Real scientists like Stephen Hawking and astronomer Lord Martin Rees are currently reviewing a list of “existential threats” to humanity. We’re not talking about world hunger or poverty. You know. Things that you’d think real scientists would concern themselves with.
We’re talking about things like alien invasion.
Jog on over to the Centre for the Study of Existential Risk website, which includes a long list of highly authoritative and recognizable thinkers. They’re looking for funding right now so they can “assess how to enhance resilience against the more credible [risks].”
It’s really important to Lord Rees, however, that you don’t panic.
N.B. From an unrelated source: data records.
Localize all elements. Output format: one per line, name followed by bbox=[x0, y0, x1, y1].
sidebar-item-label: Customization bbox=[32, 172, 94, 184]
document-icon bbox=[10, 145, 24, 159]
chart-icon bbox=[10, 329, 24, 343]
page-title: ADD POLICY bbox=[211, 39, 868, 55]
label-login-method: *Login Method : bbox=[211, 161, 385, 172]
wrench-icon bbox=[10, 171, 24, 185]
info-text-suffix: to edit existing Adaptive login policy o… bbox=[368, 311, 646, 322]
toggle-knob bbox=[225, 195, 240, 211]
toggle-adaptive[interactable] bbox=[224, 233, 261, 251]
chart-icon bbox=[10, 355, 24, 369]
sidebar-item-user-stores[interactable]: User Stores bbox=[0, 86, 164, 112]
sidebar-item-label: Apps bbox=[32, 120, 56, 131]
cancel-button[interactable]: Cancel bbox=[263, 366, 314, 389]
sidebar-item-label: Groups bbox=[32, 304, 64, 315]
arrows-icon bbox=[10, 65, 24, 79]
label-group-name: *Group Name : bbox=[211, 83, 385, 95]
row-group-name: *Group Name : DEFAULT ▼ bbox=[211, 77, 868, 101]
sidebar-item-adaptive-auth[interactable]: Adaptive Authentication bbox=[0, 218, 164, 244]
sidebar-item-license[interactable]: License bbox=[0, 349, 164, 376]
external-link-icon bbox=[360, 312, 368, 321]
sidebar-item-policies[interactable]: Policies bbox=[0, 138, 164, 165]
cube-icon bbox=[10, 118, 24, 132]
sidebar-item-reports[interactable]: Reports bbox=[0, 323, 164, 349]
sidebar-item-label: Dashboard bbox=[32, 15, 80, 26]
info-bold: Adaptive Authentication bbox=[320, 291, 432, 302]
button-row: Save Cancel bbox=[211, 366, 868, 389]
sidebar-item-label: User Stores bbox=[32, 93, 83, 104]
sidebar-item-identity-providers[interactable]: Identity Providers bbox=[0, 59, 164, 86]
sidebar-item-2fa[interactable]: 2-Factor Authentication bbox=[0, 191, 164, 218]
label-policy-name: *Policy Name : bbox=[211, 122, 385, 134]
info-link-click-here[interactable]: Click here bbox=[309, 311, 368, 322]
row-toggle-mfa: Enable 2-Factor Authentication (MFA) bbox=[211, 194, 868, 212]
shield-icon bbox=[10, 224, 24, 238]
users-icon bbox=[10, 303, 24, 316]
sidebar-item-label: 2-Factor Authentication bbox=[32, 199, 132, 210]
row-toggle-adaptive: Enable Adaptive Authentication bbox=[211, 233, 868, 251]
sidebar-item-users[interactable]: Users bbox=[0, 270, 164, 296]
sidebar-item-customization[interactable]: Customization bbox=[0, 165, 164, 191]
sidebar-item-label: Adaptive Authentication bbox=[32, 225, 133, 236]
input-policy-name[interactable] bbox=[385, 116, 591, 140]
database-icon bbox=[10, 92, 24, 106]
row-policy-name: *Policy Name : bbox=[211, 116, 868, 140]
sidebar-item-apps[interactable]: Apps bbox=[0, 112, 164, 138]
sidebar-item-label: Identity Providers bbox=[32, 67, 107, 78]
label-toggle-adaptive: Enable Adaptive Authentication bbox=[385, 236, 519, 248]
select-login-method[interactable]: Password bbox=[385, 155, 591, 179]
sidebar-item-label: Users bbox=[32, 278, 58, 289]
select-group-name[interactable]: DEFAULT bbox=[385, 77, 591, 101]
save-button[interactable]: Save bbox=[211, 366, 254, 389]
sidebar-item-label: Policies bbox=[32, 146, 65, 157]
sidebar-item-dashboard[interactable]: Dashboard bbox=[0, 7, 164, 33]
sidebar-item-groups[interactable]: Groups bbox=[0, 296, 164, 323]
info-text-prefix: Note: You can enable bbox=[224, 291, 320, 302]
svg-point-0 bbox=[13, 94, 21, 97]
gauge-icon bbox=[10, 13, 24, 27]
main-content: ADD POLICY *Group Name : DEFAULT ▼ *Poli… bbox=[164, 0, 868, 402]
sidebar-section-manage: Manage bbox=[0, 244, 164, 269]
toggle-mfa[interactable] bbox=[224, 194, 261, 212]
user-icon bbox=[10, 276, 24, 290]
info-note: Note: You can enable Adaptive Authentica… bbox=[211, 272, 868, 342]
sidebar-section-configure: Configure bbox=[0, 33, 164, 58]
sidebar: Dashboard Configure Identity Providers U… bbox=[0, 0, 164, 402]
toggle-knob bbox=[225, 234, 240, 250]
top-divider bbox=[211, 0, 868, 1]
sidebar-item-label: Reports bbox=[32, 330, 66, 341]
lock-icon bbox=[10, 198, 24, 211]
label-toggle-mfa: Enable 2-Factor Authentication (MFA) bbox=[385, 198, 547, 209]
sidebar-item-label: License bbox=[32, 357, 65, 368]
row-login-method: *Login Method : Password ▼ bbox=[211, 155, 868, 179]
Even still, he says we’re lying to ourselves if we think that some of these threats, as “Hollywood” as they seem, aren’t plausible.
“We fret too much about minor hazards of everyday life: improbable air crashes, carcinogens in food, low radiation doses and so forth,” he said at this week’s British Science Festival.
“But the wide public is in denial about two kinds of threats: those that we’re causing collectively to the biosphere, and those that stem from the greater vulnerability of our interconnected world to error or terror induced by individuals or small groups.”
The five most eye-catching of these threats are:
Just like Deep Impact and Armageddon, the idea that a giant asteroid is hurtling through space with Earth’s name on it is something that the CSER takes very seriously. Though the statistical chance of an “impact event” ending all life on earth is pretty low, it only takes one giant meteor to do it, and we’ve had a couple of near-misses over the years. It seems that we have a bit of time before we have to worry about this one, though. SpaceDaily reports that the next potentially life-ending asteroid will approach in 93 years.
This fear is likely a lukewarm leftover from the Cold War, but with an estimated 19,000 nuclear warheads still collecting dust around the world today, it’s always at least a hypothetical possibility that red buttons will be pressed and mankind will be over in a flash. If you think you’d actually fare well in a Mad Max or Book of Eli-esque scenario, just remember you have to somehow survive the 5.9 billion death quota required for such a world to exist in the first place.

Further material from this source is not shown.